The dollar index rose 0.1 percent to 81.041, pulling away from Thursday's trough of 80.868, its lowest since June 19. The index has shed 1 percent this week as some trimmed favourable bets on the dollar as U.S. bond yields eased.
"It's quiet summer markets, volatility is subsiding and investors are quite long dollar," said Kiran Kowshik, currency strategist at BNP Paribas.
"There are some key indicators next week, including the retail sales, so I think the market will focus on that. If you do get stronger data the dollar should move higher."
Fed policymakers have hinted in recent weeks that the central bank could start to scale back its monthly bond buying in September, but this will depend on further improvement in the job market. Thursday's weekly jobless claims data showed layoffs fell to their lowest since late 2007.
Yet, not all investors are convinced the Fed will trim its bond buying of $85 billion a month next month after data last Friday showed U.S. employers slowed their pace of hiring in July.
U.S. 10-year Treasury yields remain below the highs above 2.70 percent seen before last week's U.S. payrolls data and the spread between similar dated German and Japanese bonds have narrowed in the past few days. That has prompted investors to trim long dollar positions.
As a result, the euro hit a seven-week high of $1.3401 on Thursday and was last flat on the day at $1.3380, not far from its June peak of $1.34175. The currency drew strength from an above-forecast German trade surplus on Thursday and Wednesday's much stronger-than-expected German factory data.

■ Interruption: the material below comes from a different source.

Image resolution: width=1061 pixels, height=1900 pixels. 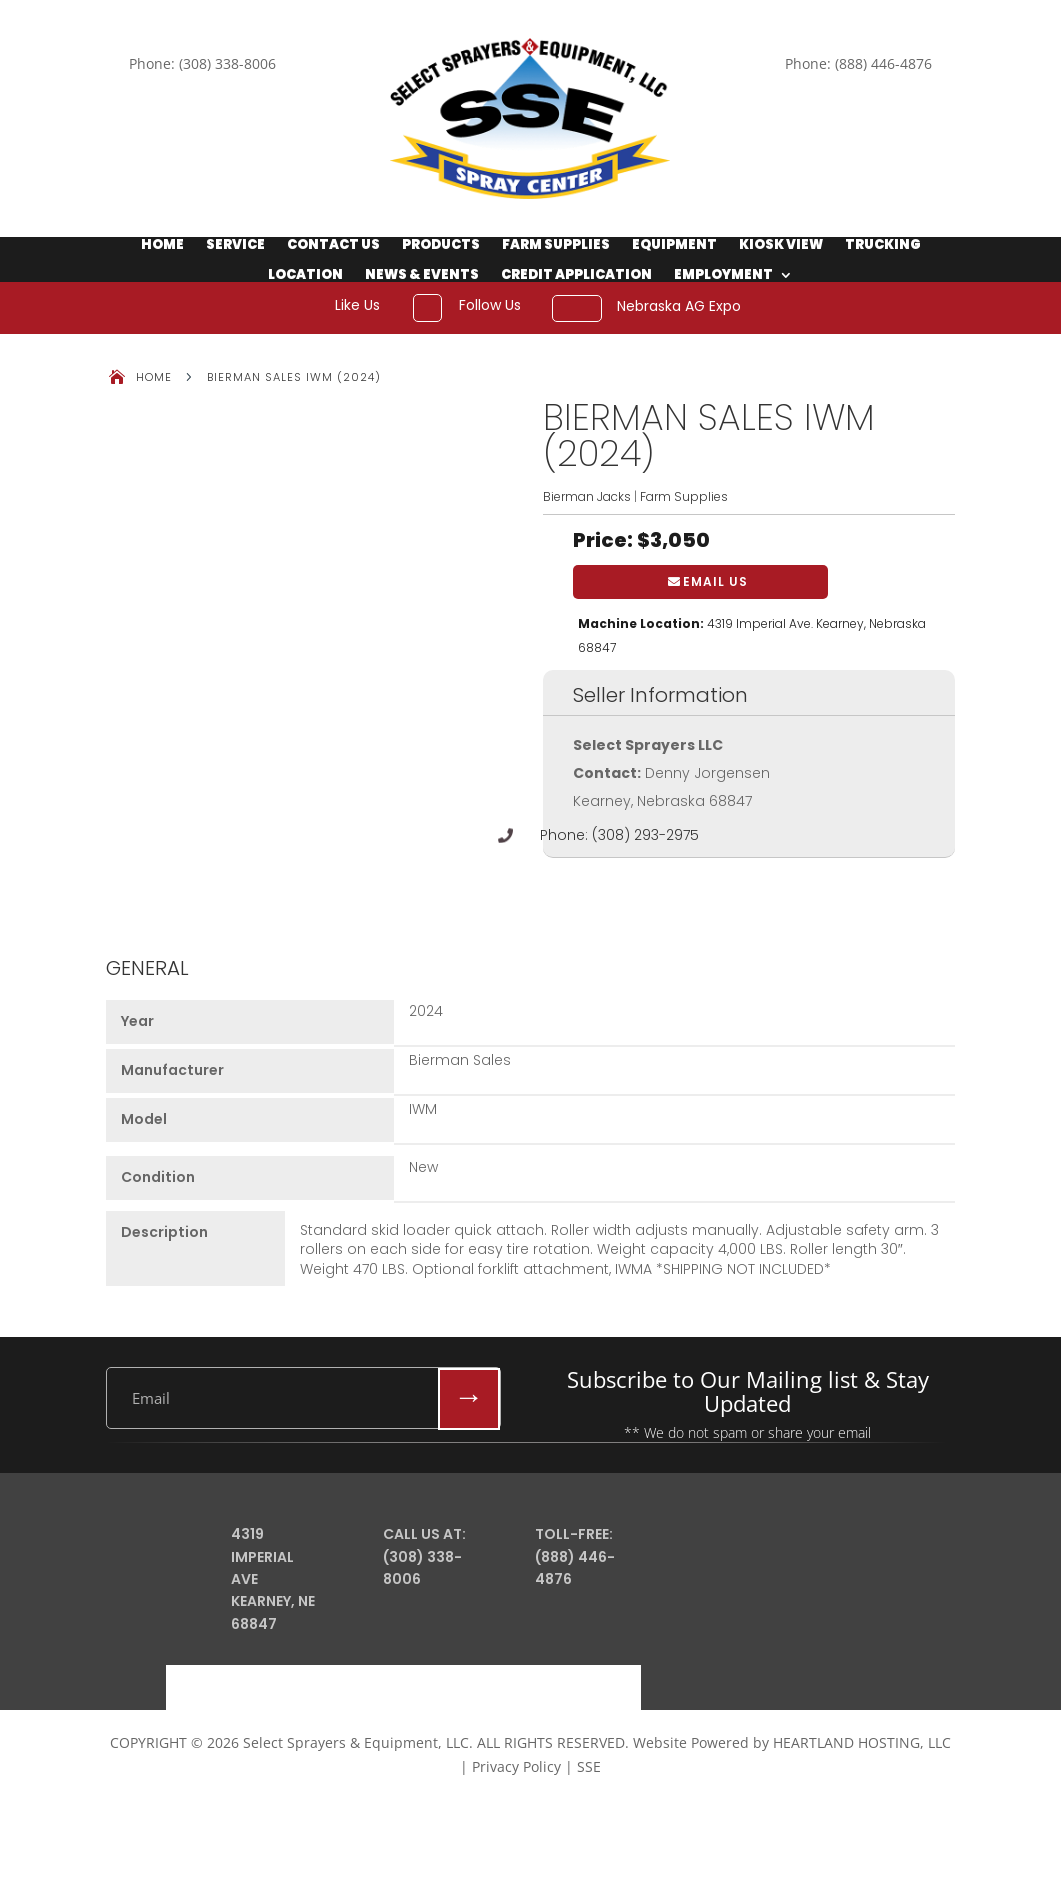 I want to click on Location, so click(x=305, y=276).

With Europe showing signs of stabilisation and concern about a sharp slowdown in China waning, investors bought growth-linked currencies, including the Australian dollar.
"Chinese data seems to be holding up pretty well. Coupled with import numbers yesterday, it seems you don't have to worry about a sharp fall in Chinese output," said Ayako Sera, senior market economist at Sumitomo Mitsui Trust Bank.
The U.S. dollar slipped 0.1 percent to 96.66 yen, giving up some of overnight gains and edging towards a seven-week low of 95.81 yen hit on Thursday.